繰り上げ受給は、「0.5%✕繰り上げた月数」分減額された年金が一生支給されます。
・繰り上げ請求後の取消しや変更はできません。
・繰り上げ請求後は、障害基礎年金や寡婦年金の請求はできません。
・繰り上げ請求後は、65歳になるまで遺族厚生年金をを併給できません。
繰り下げ受給
繰り下げ受給とは、老齢基礎年金の受給資格を満たしている人が66歳以後に請求をすれば、繰り下げした期間に応じて増額された年金が支給されることです。

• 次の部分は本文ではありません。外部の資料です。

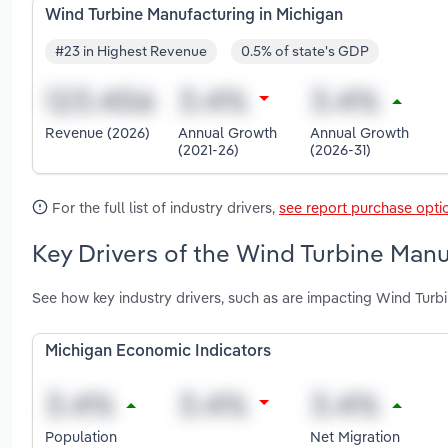
Wind Turbine Manufacturing in Michigan
#23 in Highest Revenue
0.5% of state's GDP
Revenue (2026)
Annual Growth
Annual Growth
(2021-26)
(2026-31)
For the full list of industry drivers,
see report purchase opti
Key Drivers of the Wind Turbine Manu
See how key industry drivers, such as are impacting Wind Turb
Michigan Economic Indicators
Population
Net Migration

繰り下げ受給は、「0.7%✕繰り下げた月数」分増額された年金が一生支給されます。
・繰り下げは受給は70歳までです。
・付加年金を受給できる場合、付加年金も繰り下げ受給となり、同率で増額されます。
・振替加算の増額はありません。
老齢厚生年金
特別支給の老齢厚生年金
次の要件を満たした人には、60歳から64歳まで特別支給の老齢厚生年金が支給されます。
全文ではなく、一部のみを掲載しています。